Why is treatment for depression during pregnancy important?

If you have untreated depression, you might not seek optimal prenatal care or eat the healthy foods you and your baby need. Experiencing major depression during pregnancy is associated with an increased risk of premature birth, low birth weight, decreased fetal growth or other problems for the baby. Unstable depression during pregnancy also increases the risk of postpartum depression, early termination of breast-feeding and difficulty bonding with your baby.

Are antidepressants an option during pregnancy?

A decision to use antidepressants during pregnancy is based on the balance between risks and benefits. Overall, the risk of birth defects and other problems for babies of mothers who take antidepressants during pregnancy is very low. Still, few medications have been proved safe during pregnancy and certain types of antidepressants have been associated with a higher risk of complications for babies.
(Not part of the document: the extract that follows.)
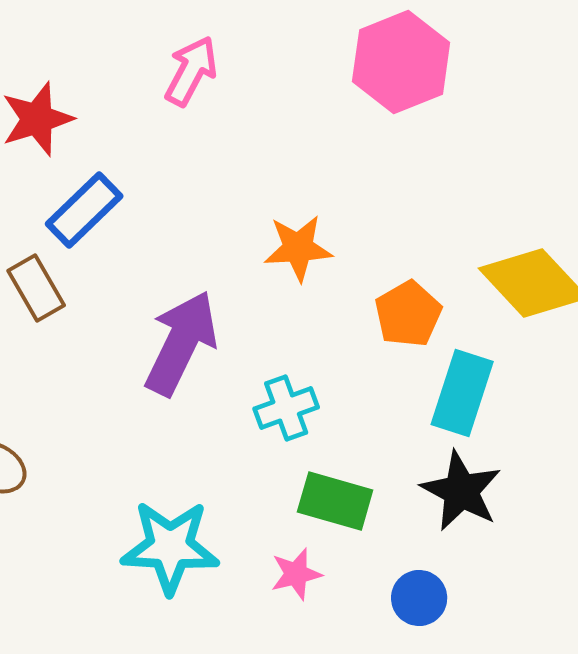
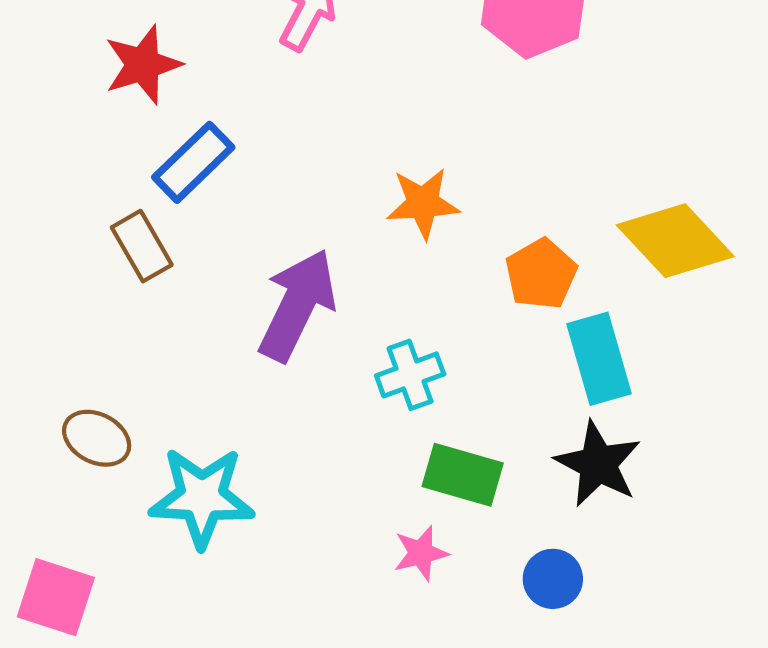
cyan rectangle: (462, 393) -> (599, 359), turned -34
cyan star: (170, 547) -> (202, 497), moved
If you use antidepressants during pregnancy, your health care provider will try to minimize your baby's exposure to the medication. This can be done by prescribing a single medication (monotherapy) at the lowest effective dose, particularly during the first trimester.

Which antidepressants are considered OK during pregnancy?
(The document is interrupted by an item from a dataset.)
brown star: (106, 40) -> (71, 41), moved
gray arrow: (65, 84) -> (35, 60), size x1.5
Generally, these antidepressants are an option during pregnancy:

  • Certain selective serotonin reuptake inhibitors (SSRIs). SSRIs are generally considered an option during pregnancy, including citalopram (Celexa), fluoxetine (Prozac) and sertraline (Zoloft). Potential complications include an increased risk of heavy bleeding after giving birth (postpartum hemorrhage), premature birth and low birth weight. Most studies show that SSRIs aren't associated with birth defects. However, paroxetine (Paxil) appears to be associated with a small increased risk of a fetal heart defect.
  • Serotonin and norepinephrine reuptake inhibitors (SNRIs). SNRIs also are considered an option during pregnancy, including duloxetine (Cymbalta) and venlafaxine (Effexor XR). However, research suggests that taking SNRIs at the end of pregnancy is associated with postpartum hemorrhage.
  • Bupropion (Wellbutrin). This medication is used for both depression and smoking cessation. Although bupropion isn't generally considered a first line treatment for depression during pregnancy, it might be an option for women who haven't responded to other medications. Research suggests taking bupropion during pregnancy might be associated with heart defects.
  • Tricyclic antidepressants. This class of medications includes nortriptyline (Pamelor). Although tricyclic antidepressants aren't generally considered a first line or second line treatment, they might be an option for women who haven't responded to other medications. The tricyclic antidepressant clomipramine might be associated with fetal birth defects, including heart defects. Use of these medications during the second or third trimester might also be linked with postpartum hemorrhage.

Which antidepressants should be avoided during pregnancy?

The SSRI paroxetine (Paxil) is generally discouraged during pregnancy. Some research suggests that paroxetine might be associated with a small increase in fetal heart defects.

In addition, monoamine oxidase inhibitors (MAOIs) — including phenelzine (Nardil) and tranylcypromine (Parnate) — are generally discouraged during pregnancy. MAOIs might limit fetal growth.